Antón vivía para perseguir sus sueños. La vida le había enseñado que nada sale gratis, que siempre hay que luchar por lo que se quiere, que con lucha todo se alcanza.
No era hombre de conformarse fácilmente, de rendirse antes de intentar algo, una, dos o las veces que hiciera falta. Si consideraba que podía conseguir lo que pretendía, se lanzaba a ello sin descanso.
Antón ¿por qué te empeñas en eso?, escuchaba a menudo, especialmente cuando su obstinación empezaba a rozar lo obsesivo.
La realidad es que pocas cosas se le resistían. A fuerza de insistir había ganado fama de inaccesible al desaliento, aunque la mayoría de convecinos, simplemente lo consideraban un auténtico cabezón, una apisonadora, capaz de arramblar con todo lo que se interpusiera entre él y sus objetivos. Le reconocían eso sí, la lucidez y el acierto de fijar sus deseos sólo en aquello que él encontraba la certeza de conseguir. Algunos podrían pensar equivocadamente que era un hombre de corto alcance, pero en realidad, lo suyo era puro sentido práctico: querer y perseguir aquello que se puede conseguir.
¿Y ahora? Ahora vamos a por más. Alcanzada una estrella, Antón, buscaba y se embelesaba con la siguiente hasta que la conseguía, y así la siguiente, y la siguiente… De una en una, como le gustaba decir a él. Vivía para ello y era absolutamente insaciable
Pero lo de Marcela fue diferente.
Marcela llegó al pueblo en uno de esos contingentes de peones agrícolas con contrato en origen que el estado firmó con terceros países, para entre otras cosas, intentar frenar la despoblación.
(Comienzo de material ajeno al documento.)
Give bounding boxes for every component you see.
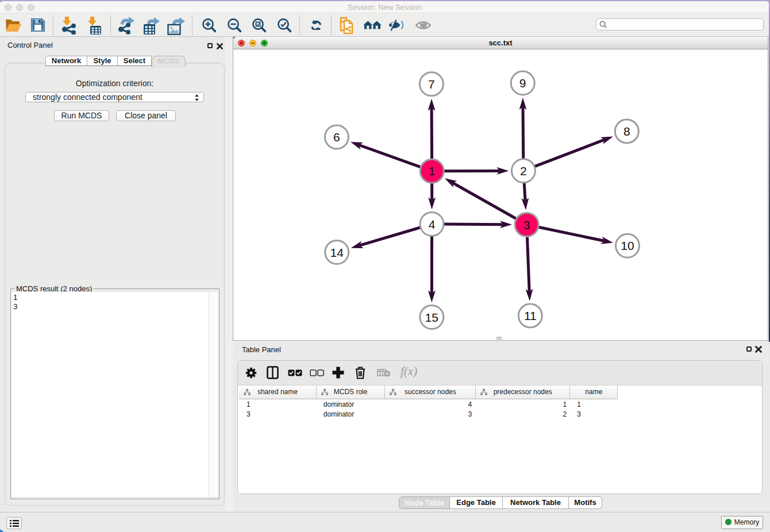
svg-text:7: 7	[428, 78, 435, 91]
svg-text:6: 6	[333, 130, 340, 144]
svg-text:11: 11	[524, 309, 537, 322]
svg-text:15: 15	[425, 311, 438, 324]
svg-text:14: 14	[330, 246, 344, 259]
svg-text:8: 8	[623, 125, 630, 138]
svg-text:2: 2	[520, 164, 527, 178]
svg-text:1: 1	[429, 164, 436, 178]
svg-text:10: 10	[621, 239, 634, 252]
svg-text:9: 9	[519, 76, 526, 90]
svg-text:3: 3	[523, 218, 530, 232]
svg-text:4: 4	[429, 218, 436, 231]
Despierta e inteligente, a la legua se le veía dispuesta a comerse el mundo. Tardó exactamente tres meses en salir del terruño y entrar de empleada en la fonda como chica para todo. Se ganó rápidamente el respeto y la consideración de clientes y patrones. También el de Antón.
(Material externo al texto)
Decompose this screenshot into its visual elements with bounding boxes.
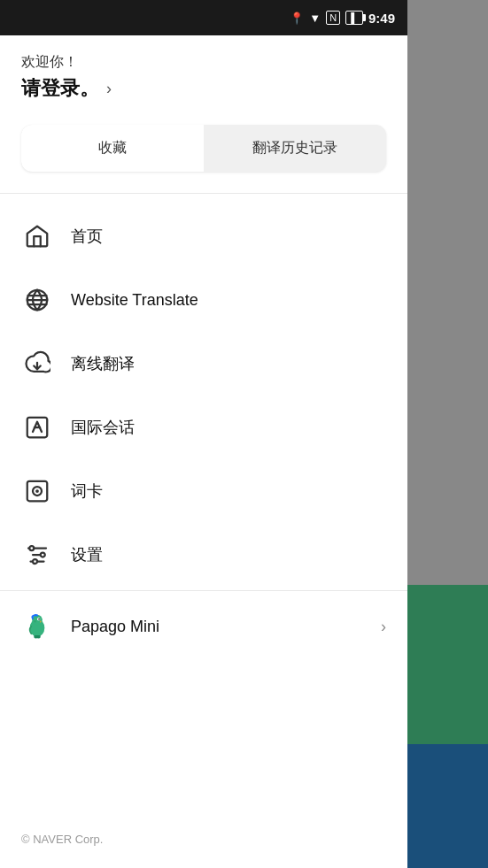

Algo fuera de su control, confundió a Antón al centrar su foco en ella.
No te confundas Antón, tú y yo, sólo podemos ser amigos. Vine para volver. Tengo mi familia allá. Aquí no hay, ni va a haber nada que me retenga. Sólo estoy aquí para sacar adelante a los míos. Si entiendes esto, aquí tienes una amiga, si no, ¡viento!.
Pero el viento que Marcela se empeñaba en aventarle, lejos de hacerle desistir, Antón lo usaba para tomar impulso. Aquella estrella tenía algo que la hacía diferente. Todo le llevaba a ella. Día y noche.
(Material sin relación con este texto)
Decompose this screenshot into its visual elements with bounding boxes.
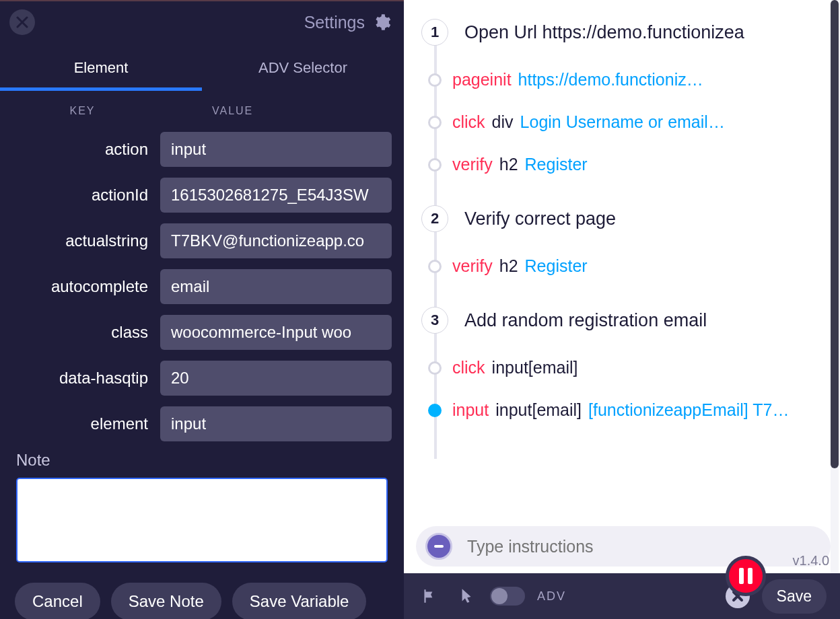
substep-dot-icon [428, 116, 442, 129]
kv-row: class [0, 312, 404, 358]
substep-action: pageinit [452, 70, 512, 89]
step-header[interactable]: 1 Open Url https://demo.functionizea [421, 19, 833, 46]
minus-icon [432, 540, 446, 553]
close-icon [16, 16, 28, 28]
instructions-input[interactable] [467, 537, 821, 556]
version-label: v1.4.0 [793, 553, 829, 569]
step-header[interactable]: 3 Add random registration email [421, 307, 833, 334]
substep[interactable]: verify h2 Register [428, 256, 833, 276]
substep-action: verify [452, 256, 493, 276]
kv-header-value: VALUE [165, 105, 404, 117]
left-panel: Settings Element ADV Selector KEY VALUE … [0, 0, 404, 619]
step-number: 1 [421, 19, 448, 46]
kv-row: autocomplete [0, 266, 404, 312]
kv-value-input[interactable] [160, 132, 392, 167]
kv-header: KEY VALUE [0, 87, 404, 129]
substep-target: https://demo.functioniz… [518, 70, 703, 89]
adv-label: ADV [537, 589, 566, 604]
substep[interactable]: click input[email] [428, 358, 833, 377]
substep-dot-icon [428, 73, 442, 87]
pause-button[interactable] [726, 556, 766, 596]
left-footer: Cancel Save Note Save Variable [0, 565, 404, 619]
close-button[interactable] [9, 9, 35, 35]
kv-row: data-hasqtip [0, 358, 404, 404]
substep-action: click [452, 358, 485, 377]
substep-dot-icon [428, 404, 442, 417]
substep-elem: input[email] [492, 358, 578, 377]
timeline-line [434, 35, 437, 459]
kv-value-input[interactable] [160, 361, 392, 396]
substep-action: click [452, 112, 485, 132]
kv-key: data-hasqtip [0, 369, 160, 388]
tabs: Element ADV Selector [0, 50, 404, 87]
steps-list: 1 Open Url https://demo.functionizea pag… [404, 0, 840, 526]
adv-toggle-knob [491, 588, 508, 604]
substep-dot-icon [428, 158, 442, 172]
kv-value-input[interactable] [160, 223, 392, 258]
adv-toggle[interactable] [490, 587, 525, 606]
substep-elem: div [492, 112, 514, 132]
kv-key: autocomplete [0, 277, 160, 296]
note-label: Note [16, 451, 388, 470]
instructions-bar [416, 526, 831, 567]
step-title: Verify correct page [464, 209, 833, 229]
substep[interactable]: click div Login Username or email… [428, 112, 833, 132]
kv-key: element [0, 414, 160, 433]
kv-rows: action actionId actualstring autocomplet… [0, 129, 404, 441]
substep-elem: h2 [499, 155, 518, 174]
substep-elem: h2 [499, 256, 518, 276]
substep[interactable]: pageinit https://demo.functioniz… [428, 70, 833, 89]
step-number: 3 [421, 307, 448, 334]
substep-dot-icon [428, 260, 442, 273]
substep-elem: input[email] [495, 400, 582, 420]
flag-icon [421, 587, 438, 605]
kv-key: actualstring [0, 231, 160, 250]
kv-key: action [0, 140, 160, 159]
step-header[interactable]: 2 Verify correct page [421, 205, 833, 232]
kv-value-input[interactable] [160, 315, 392, 350]
settings-link[interactable]: Settings [304, 12, 392, 32]
kv-value-input[interactable] [160, 406, 392, 441]
step-number: 2 [421, 205, 448, 232]
note-area: Note [0, 441, 404, 565]
pointer-icon-button[interactable] [454, 584, 478, 608]
tab-underline-active [0, 87, 202, 91]
pointer-icon [457, 587, 475, 605]
step-title: Add random registration email [464, 310, 833, 331]
save-note-button[interactable]: Save Note [111, 583, 221, 619]
pause-icon [739, 568, 753, 584]
kv-value-input[interactable] [160, 178, 392, 213]
substep-target: Register [525, 256, 588, 276]
substep-target: [functionizeappEmail] T7… [588, 400, 789, 420]
left-header: Settings [0, 1, 404, 39]
kv-header-key: KEY [0, 105, 165, 117]
remove-step-button[interactable] [425, 533, 452, 560]
right-footer: v1.4.0 ADV Save [404, 573, 840, 619]
substep-dot-icon [428, 361, 442, 375]
flag-icon-button[interactable] [417, 584, 442, 608]
substep[interactable]: input input[email] [functionizeappEmail]… [428, 400, 833, 420]
kv-value-input[interactable] [160, 269, 392, 304]
substep[interactable]: verify h2 Register [428, 155, 833, 174]
substep-target: Login Username or email… [520, 112, 725, 132]
tab-adv-selector[interactable]: ADV Selector [202, 50, 404, 87]
kv-key: actionId [0, 186, 160, 205]
tab-element[interactable]: Element [0, 50, 202, 87]
note-textarea[interactable] [16, 478, 388, 562]
kv-row: action [0, 129, 404, 175]
right-panel: 1 Open Url https://demo.functionizea pag… [404, 0, 840, 619]
save-variable-button[interactable]: Save Variable [232, 583, 367, 619]
save-button[interactable]: Save [762, 579, 827, 614]
svg-rect-0 [434, 545, 444, 548]
substep-target: Register [525, 155, 588, 174]
substep-action: verify [452, 155, 493, 174]
kv-row: actionId [0, 175, 404, 221]
cancel-button[interactable]: Cancel [15, 583, 100, 619]
substep-action: input [452, 400, 489, 420]
kv-row: actualstring [0, 221, 404, 266]
step-title: Open Url https://demo.functionizea [464, 22, 833, 43]
kv-row: element [0, 404, 404, 441]
kv-key: class [0, 323, 160, 342]
settings-label: Settings [304, 13, 365, 32]
gear-icon [372, 12, 392, 32]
¿Te has enamorado Antón? No, no es eso.
Esta vez, lo que le tenía atrapado el entendimiento era desear lo que no tenía la certeza de conseguir. Era un sentimiento nuevo para él, que lejos de hacerle desistir lo espoleaba hasta el extremo de hacerle perder el control.
Deja tranquila a Marcela, no te hagas pesado, la chica ya te ha dicho que no quiere historias con nadie ¿Por qué te cuesta tanto entenderlo? ¡déjala en paz!¡la estás agobiando!
Lejos de vivir el tiempo como el aliado en el que siempre había confiado, Antón empezó a identificarlo como la razón de que no alcanzara los resultados que buscaba, de que todavía no hubiera atrapado la estrella perseguida. El sentimiento de cansancio, no es buen amigo de las grandes gestas, debilita, nubla el horizonte y lleva a cometer errores. Pero Antón experimentaba el cansancio como señal de que lejos de desistir, tenía que intensificar sus esfuerzos.
¿Me estás ofreciendo dinero? ¿Crees que soy una puta? Y la última palabra retumbó en la mirada de todos los que estaban en la fonda sacándolos del sopor de la hora de la siesta. Nadie escuchó una palabra de disculpa.
¡Te has pasado! Te has equivocado mucho Antón. ¡Déjalo ya!
Fracaso no era una palabra que él entendiera, o peor, simplemente carecía de las herramientas para gestionarla. Estaba seguro, de que de una manera u otra, conseguiría a Marcela y no estaba dispuesto a perder más tiempo. Aquello le estaba desesperando. ¡Ninguna estrella merece tanto tiempo!.
Fue a buscarla.
¡Suéltala Antón o te pego un tiro!¡Suéltala!. Desde la puerta, en la oscuridad, el patrón de Marcela le apuntaba aferrado a una escopeta de caza. Él supo que dispararía.
Marcela, cargó la maleta en el taxi.
Esta vez has fracasado ¡imbécil, escuchó Antón en el portazo.